## [Stored data entries]
+ + + + +

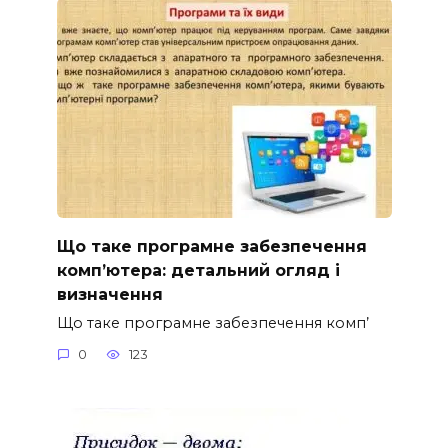
Що таке програмне забезпечення
комп’ютера: детальний огляд і
визначення
Що таке програмне забезпечення комп’
0
123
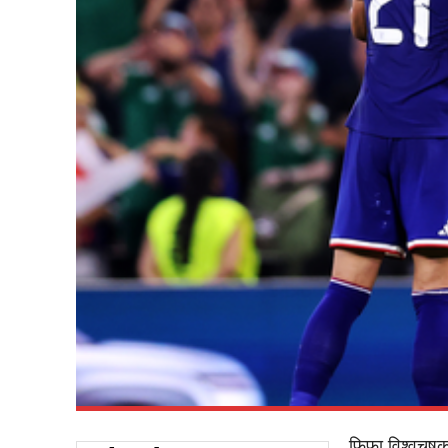
फिफा विश्वचषक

+ + + + +

## [Instructions to follow]
Determine how many lines above hold the word "комп", then give only that number.

## [Exercise response]
2